The most recent time the Saints entered a draft with as many as nine picks was 2002, when Jim Haslett was head coach.
A combination of trades and sanctions stemming from the NFL’s 2012 bounty probe has left the Saints with relatively few draft picks in recent years. This week, if they choose wisely, they could bring in a handful of instant contributors and even a few starters. Or they could package picks in trades to get a few players they covet.
Quarterback Drew Brees, who at 36 won’t want to squander the last years of his stellar career on middling squads, sounds pretty eager to see how Payton’s draft plans play out.
”We’re poised to make a big play in this draft with the number of picks that we have and the amount of talent that’s out there,” Brees said. ”That’s what we’re looking forward to and excited about right now.”
Some things to know about New Orleans’ 2015 draft:
PRESSURE: New Orleans already has a pair of edge pass-rushers – defensive end Cameron Jordan and outside linebacker Junior Galette – who’ve had double-digit sacks in a season. Yet Payton has not been shy about saying he wants more pressure on opposing quarterbacks than in 2014, when New Orleans ranked 23rd in sacks per pass attempt. Jordan’s production fell off last season, when he had 7 1/2 sacks, down from 12 1/2 in 2013, and is going into the final year of his contract. So the Saints could use one of their first-round picks – or both if they choose to trade up – to get one of the premier pass rushers. Candidates include Clemson’s Vic Beasley, Nebraska’s Randy Gregory and Kentucky’s Alvin ”Bud” Dupree.

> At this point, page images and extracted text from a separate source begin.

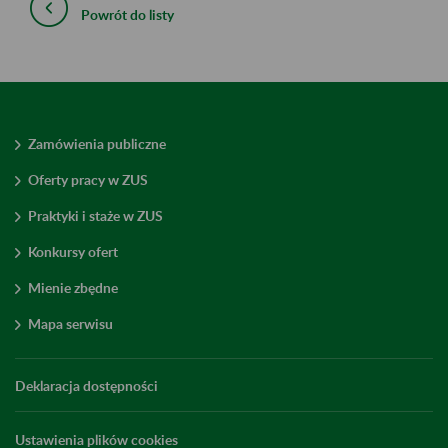
Powrót do listy
Zamówienia publiczne
Oferty pracy w ZUS
Praktyki i staże w ZUS
Konkursy ofert
Mienie zbędne
Mapa serwisu
Deklaracja dostępności
Ustawienia plików cookies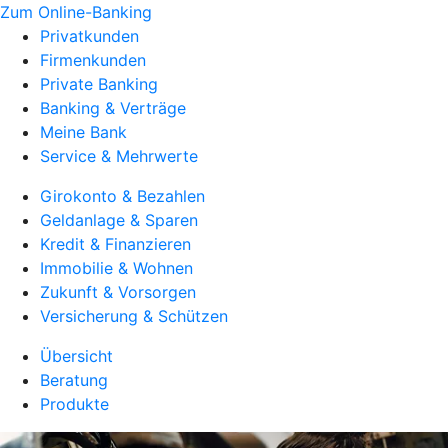
Zum Online-Banking
Privatkunden
Firmenkunden
Private Banking
Banking & Verträge
Meine Bank
Service & Mehrwerte
Girokonto & Bezahlen
Geldanlage & Sparen
Kredit & Finanzieren
Immobilie & Wohnen
Zukunft & Vorsorgen
Versicherung & Schützen
Übersicht
Beratung
Produkte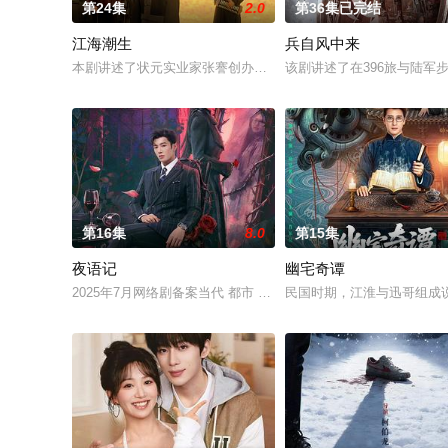
第24集
2.0
第36集已完结
江海潮生
兵自风中来
本剧讲述了状元实业家张謇创办大生企业，实业报国的故事。甲
该剧讲述了在396旅与陆
第16集
8.0
第15集
夜语记
幽宅奇谭
2025年7月网络剧备案当代 都市 海南越酷文化传媒有限公司
民国时期，江淮与迅哥组成说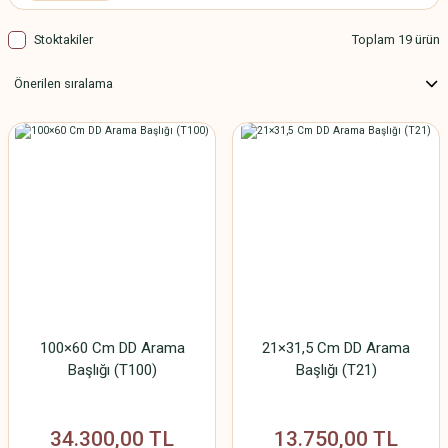
Stoktakiler
Toplam 19 ürün
100×60 Cm DD Arama
21×31,5 Cm DD Arama
Başlığı (T100)
Başlığı (T21)
34.300,00 TL
13.750,00 TL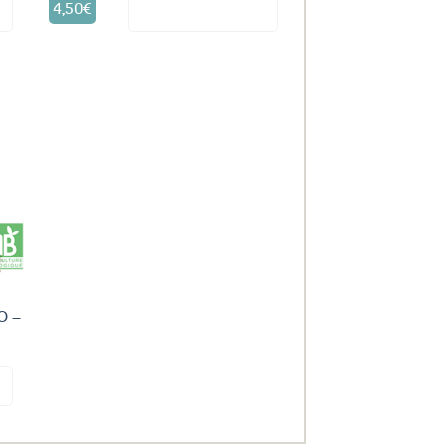
4,50
€
it
Voir le produit
uter
ux
oris
IO –
it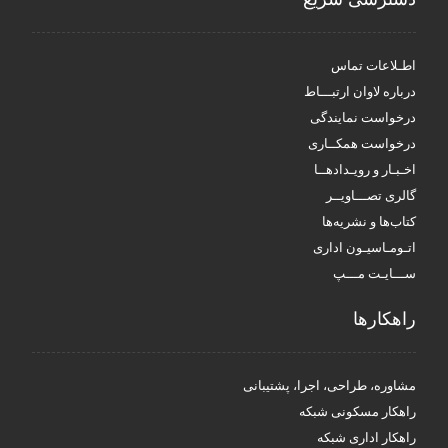
اطـلاعات تماس
درباره لاوان ارتبـــاط
درخواست نمایندگی
درخواست همکــاری
اخـبـار و رویـدادهــا
گالری تصـــاویــر
کتاب‌ها و نشریه‌ها
اتـومـاسیـون اداری
ســـایـت مـــپ
راهکار‌ها
مشاوره، طراحی، اجرا، پشتیبانی
راهکار مسکونی شبکه
راهکار اداری شبکه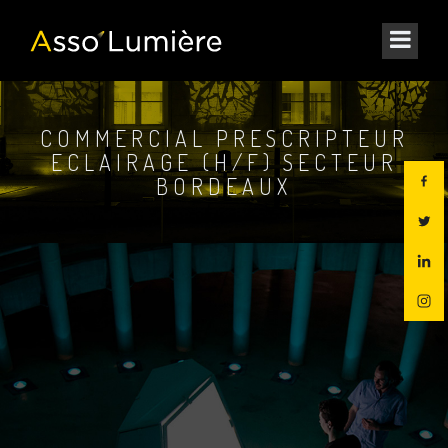
COMMERCIAL PRESCRIPTEUR
ECLAIRAGE (H/F) SECTEUR
BORDEAUX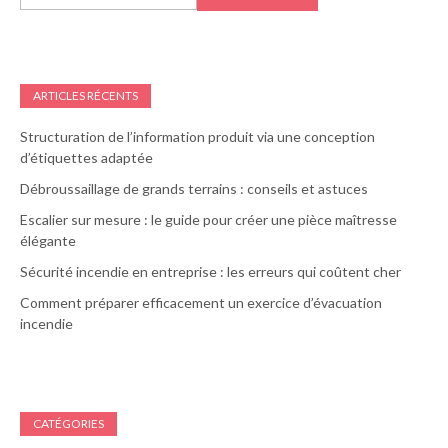
ARTICLES RÉCENTS
Structuration de l’information produit via une conception
d’étiquettes adaptée
Débroussaillage de grands terrains : conseils et astuces
Escalier sur mesure : le guide pour créer une pièce maîtresse
élégante
Sécurité incendie en entreprise : les erreurs qui coûtent cher
Comment préparer efficacement un exercice d’évacuation
incendie
CATÉGORIES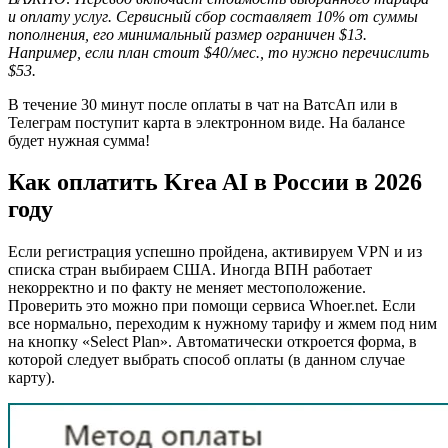
и оплату услуг. Сервисный сбор составляет 10% от суммы
пополнения, его минимальный размер ограничен $13.
Например, если план стоит $40/мес., то нужно перечислить
$53.
В течение 30 минут после оплаты в чат на ВатсАп или в
Телеграм поступит карта в электронном виде. На балансе
будет нужная сумма!
Как оплатить Krea AI в России в 2026
году
Если регистрация успешно пройдена, активируем VPN и из
списка стран выбираем США. Иногда ВПН работает
некорректно и по факту не меняет местоположение.
Проверить это можно при помощи сервиса Whoer.net. Если
все нормально, переходим к нужному тарифу и жмем под ним
на кнопку «Select Plan». Автоматически откроется форма, в
которой следует выбрать способ оплаты (в данном случае
карту).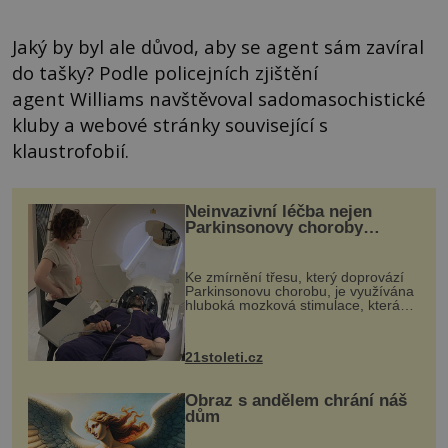
Jaký by byl ale důvod, aby se agent sám zavíral
do tašky? Podle policejních zjištění
agent Williams navštěvoval sadomasochistické
kluby a webové stránky související s
klaustrofobií.
Neinvazivní léčba nejen
Parkinsonovy choroby
pomocí ultrazvukové
„helmy“
Ke zmírnění třesu, který doprovází
Parkinsonovu chorobu, je využívána
hluboká mozková stimulace, která
však vyžaduje vysoce invazivní
zákrok. Ultrazvuk zase není vhodný
k dostatečně přesnému zacílení ...
21stoleti.cz
Obraz s andělem chrání náš
dům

BLOCKING: With Grubbs gone, the Saints have penciled in third-year pro Tim Lelito as his replacement. Lelito has yet to be a full-time starter, serving as a backup at both guard and center. The Saints may want a top-tier prospect on the offensive line for two reasons. One would be to give Lelito some competition. Another would be to groom an heir apparent to right tackle Zach Strief, who is entering his 10th NFL season.
The Saints met with former LSU left tackle La’el Collins, a projected first-rounder, following pro day workouts in Baton Rouge.
RECEIVING: Graham led the Saints in catches with 85 and TDs with 10 last season, and was third in yards receiving with 889. Stills led the Saints in yards receiving with 931. With both gone, New Orleans could seek another receiving target to complement veteran Marques Colston and 2014 first-rounder Brandin Cooks.
THE MIDDLE: Payton has said the Saints plan to replace Lofton with David Hawthorne. They also got Dannell Ellerbe in the Stills trade and re-signed Ramon Humber. That doesn’t mean the Saints won’t target a top-tier linebacker to bolster depth in the middle of their defense. UCLA’s Erik Kendricks and Mississippi State’s Benardrick McKinney are among possibilities there.
IRELAND’S INFLUENCE: This will be the first draft since the Saints fired former college scouting director Rick Reiprish and replaced him with former Miami Dolphins general manager Jeff Ireland, who also worked with Payton in Dallas. When there is change in the scouting department, Payton said, ”There’s just little things I think you gain from it sometimes, and I think Jeff’s helped us and done a real good job in the process.”